The trust anticipates its dermatology department will be the principal user. However, Galerie is also expected to help podiatry, cancer, burns, tissue viability, and plastic surgery teams, as well as community-based services, work smarter and faster to deliver better patient outcomes.
Sally Cooke, dead of design, photography, and reprographics at Lewisham & Greenwich NHS Trust, said: ‘Clinical photos need to be taken and accessed around the clock, but our department's services are only available during regular working hours.
‘The NHS did not - and still does not - have a national solution to this problem and none of the existing applications we looked at met our requirements. These included trust oversight and ownership of captured media, storage safety and consent to photography. We also needed a connection into the NHS spine to ensure consistent demographic data.'
Cooke and Julian Beeton, the trust's senior designer, commissioned Node4 to develop Galerie to meet their needs in a safe, secure, and appropriate way. Galerie achieved this by being:
- EPR system-independent: Galerie will still work if the Trust changes or updates its EPR system. There's no need to rebuild the image library again from scratch.

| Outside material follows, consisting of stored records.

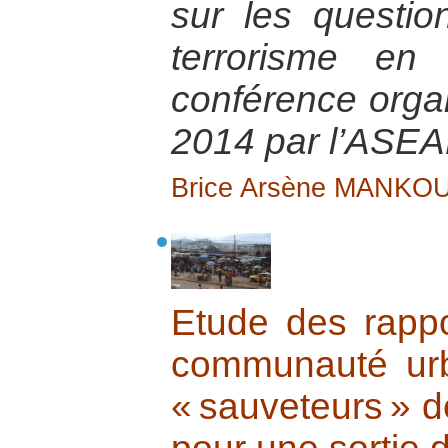
sur les questio
terrorisme en 
conférence orga
2014 par l’ASEA
Brice Arsène MANKO
Etude des rappor
communauté ur
« sauveteurs » 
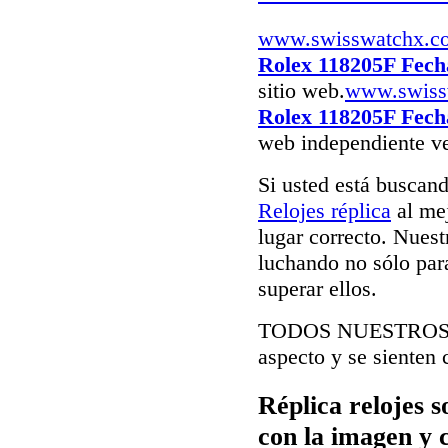
www.swisswatchx.c
Rolex 118205F Fech
sitio web.
www.swiss
Rolex 118205F Fech
web independiente ve
Si usted está buscan
Relojes réplica
al mej
lugar correcto. Nuest
luchando no sólo para
superar ellos.
TODOS NUESTRO
aspecto y se sienten 
Réplica relojes s
con la imagen y 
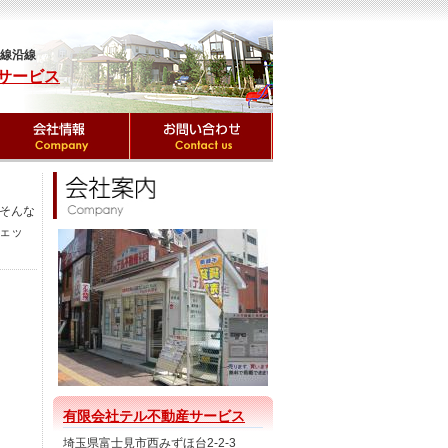
上線沿線
サービス
そんな
ェッ
有限会社テル不動産サービス
埼玉県富士見市西みずほ台2-2-3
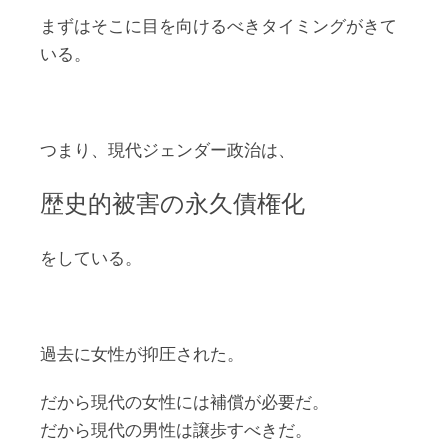
まずはそこに目を向けるべきタイミングがきて
いる。
つまり、現代ジェンダー政治は、
歴史的被害の永久債権化
をしている。
過去に女性が抑圧された。
だから現代の女性には補償が必要だ。
だから現代の男性は譲歩すべきだ。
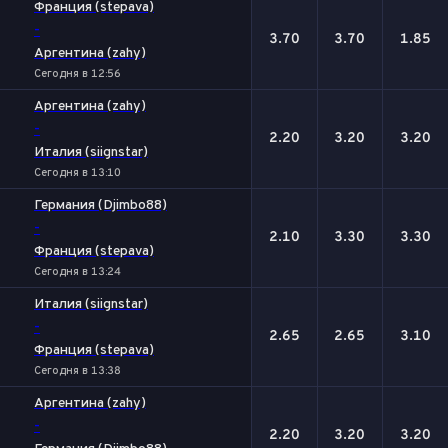
Франция (stepava)
-
3.70
3.70
1.85
Аргентина (zahy)
Сегодня в 12:56
Аргентина (zahy)
-
2.20
3.20
3.20
Италия (siignstar)
Сегодня в 13:10
Германия (Djimbo88)
-
2.10
3.30
3.30
Франция (stepava)
Сегодня в 13:24
Италия (siignstar)
-
2.65
2.65
3.10
Франция (stepava)
Сегодня в 13:38
Аргентина (zahy)
-
2.20
3.20
3.20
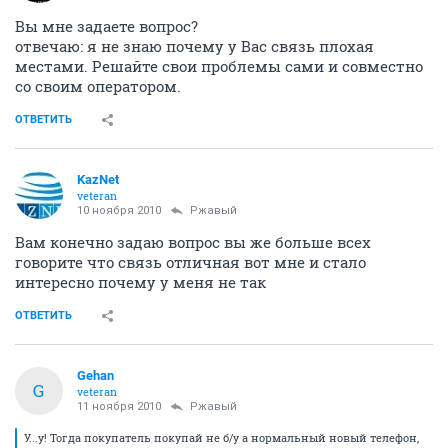
Вы мне задаете вопрос?
отвечаю: я не знаю почему у Вас связь плохая
местами. Решайте свои проблемы сами и совместно
со своим оператором.
ОТВЕТИТЬ
KazNet
veteran
10 ноября 2010
Ржавый
Вам конечно задаю вопрос вы же больше всех
говорите что связь отличная вот мне и стало
интересно почему у меня не так
ОТВЕТИТЬ
Gehan
G
veteran
11 ноября 2010
Ржавый
У...у! Тогда покупатель покупай не б/у а нормальный новый телефон,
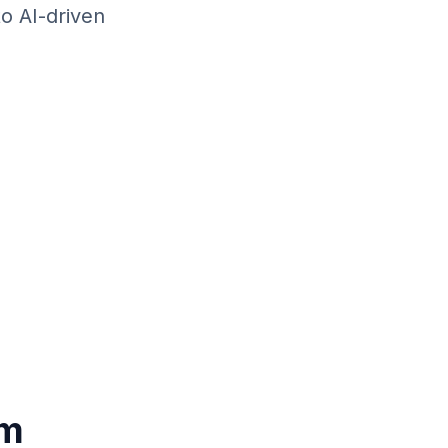
o AI-driven
em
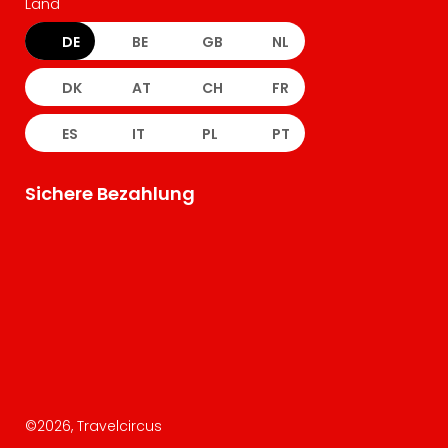
Land
DE
BE
GB
NL
DK
AT
CH
FR
ES
IT
PL
PT
Sichere Bezahlung
©
2026
, Travelcircus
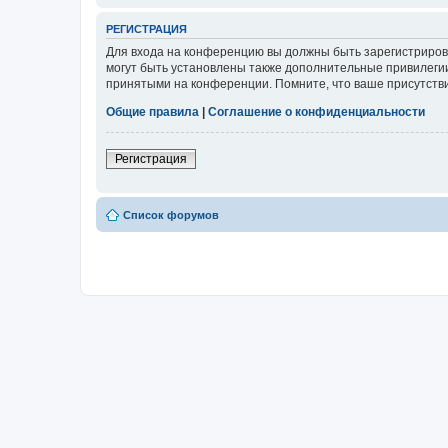
РЕГИСТРАЦИЯ
Для входа на конференцию вы должны быть зарегистриров
могут быть установлены также дополнительные привилегии
принятыми на конференции. Помните, что ваше присутстви
Общие правила
|
Соглашение о конфиденциальности
Регистрация
Список форумов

- User independent: Galerie is not tied to a single user. If a doctor leaves the Trust or the NHS, the images stay within the application environment and do not leave with them.
- Compliant with patient record retention: Galerie ensures the Trust stores electronic patient data in line with current guidelines and legislation.
- Able to provide detailed image annotation capabilities: Galerie enables clinicians to annotate individual images when uploaded and allows further notes to be added by other colleagues at a later point.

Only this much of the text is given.